• COLLECTED MATERIAL:
=== Section Start ===
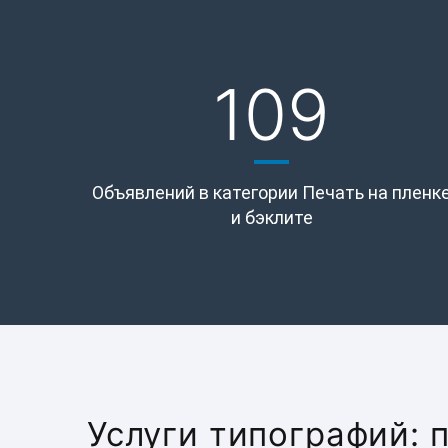
109
Объявлений в категории Печать на пленк
и бэклите
Услуги типографий:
=== Section End ===
Exact copies are needed of the line with "Объявлений в категории Печать на пленк" and each line after it through the end of the material above.

Объявлений в категории Печать на пленк
и бэклите
Услуги типографий:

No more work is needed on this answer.